Re: Integrate ITS Tool with gettext and Autotools

On Fri, 2015-10-09 at 13:16 +0200, Sébastien Wilmet wrote:
On Fri, Oct 09, 2015 at 11:41:59AM +0100, Emmanuele Bassi wrote:
No, not really. It's easier to see if a string is translatable if
there is an attribute called "translate" or "translatable".

There is a difference between:
<tag translatable="yes">String to translate</tag>

<tag attribute="Value to translate" another_attribute="Value" />

Jumping in at a random spot with a few random points:

1) With ITS, the default is that element content is translatable, and
attributes are not. Both can be overridden.

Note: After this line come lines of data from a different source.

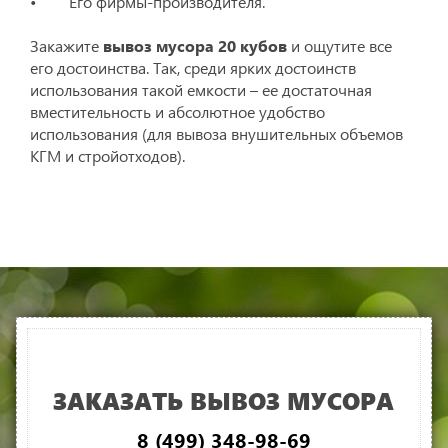
• Его фирмы-производителя.
Закажите
вывоз мусора 20 кубов
и ощутите все
его достоинства. Так, среди ярких достоинств
использования такой емкости – ее достаточная
вместительность и абсолютное удобство
использования (для вывоза внушительных объемов
КГМ и стройотходов).
ЗАКАЗАТЬ ВЫВОЗ МУСОРА
8 (499) 348-98-69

2) The standard attribute for local overrides is its:translate, but lots
and lots of formats allow a local translate attribute, so you can match
that with an ITS rule:

<its:translateRule selector="//*[ translate='no']" translate="no"/>

3) You can only do local overrides on elements, not attributes, because
you can't put attributes on attributes. Just one more reason why you
shouldn't put human-readable, translatable content in attribute values.

4) You can also embed specialized ITS rules in a file, if (a) your tool
supports it, and (b) other tools that consume your XML don't spit up all
over themselves as a result of it.

5) If you can determine whether something needs to be translated by
looking at stuff around it (e.g. other attribute values on the same
element), then you can write an XPath expression for it, which means you
can write an ITS rule for it.

6) Putting _ at the beginning of names is changing the names of the
elements and attributes. Your source file with the underscores isn't a
valid instance of the format, and so it can't be used in any way on its

7) If you can show me an example of an XML format that ITS can't handle,
I'll show you an example of a poorly designed XML format.

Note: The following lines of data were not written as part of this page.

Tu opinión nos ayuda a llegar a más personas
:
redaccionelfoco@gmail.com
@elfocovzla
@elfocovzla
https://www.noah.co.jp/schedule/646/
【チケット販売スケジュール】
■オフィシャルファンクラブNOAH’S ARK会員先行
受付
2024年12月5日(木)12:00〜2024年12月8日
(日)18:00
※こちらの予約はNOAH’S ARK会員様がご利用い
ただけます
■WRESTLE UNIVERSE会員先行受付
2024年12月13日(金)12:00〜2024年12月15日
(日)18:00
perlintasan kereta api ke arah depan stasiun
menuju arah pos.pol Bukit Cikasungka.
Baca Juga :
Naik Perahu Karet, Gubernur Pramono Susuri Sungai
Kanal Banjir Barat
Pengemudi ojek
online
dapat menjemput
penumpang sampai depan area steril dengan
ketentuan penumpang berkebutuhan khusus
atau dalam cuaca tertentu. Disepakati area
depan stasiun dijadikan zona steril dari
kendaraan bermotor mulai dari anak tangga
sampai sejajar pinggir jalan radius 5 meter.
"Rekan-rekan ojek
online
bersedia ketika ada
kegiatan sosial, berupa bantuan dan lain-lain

For the latter, it is convenient to prefix an attribute with an
underscore to mark it for translation. If the XML parser supports it
directly, no need for a *.in file.

And, for the latter, having an underscore is clearer to know which
strings are translated.

But if the XML parser doesn't support it, a *.in is needed if, for the
same attribute, sometimes we want to translate the value and sometimes
not. (Example: for a glade catalog file, we generally don't want to
translate GObject class names).

Also, sometimes we don't want to
translate something, although the attribute is marked for translation.

That's… I can't fathom the process. If something should not be
translated, don't mark it for translation.

It was a misunderstanding.

If the ITS rule says that 'bar' attributes for tag 'foo' are marked for
translation, then all 'bar' values will be extracted in the *.pot file.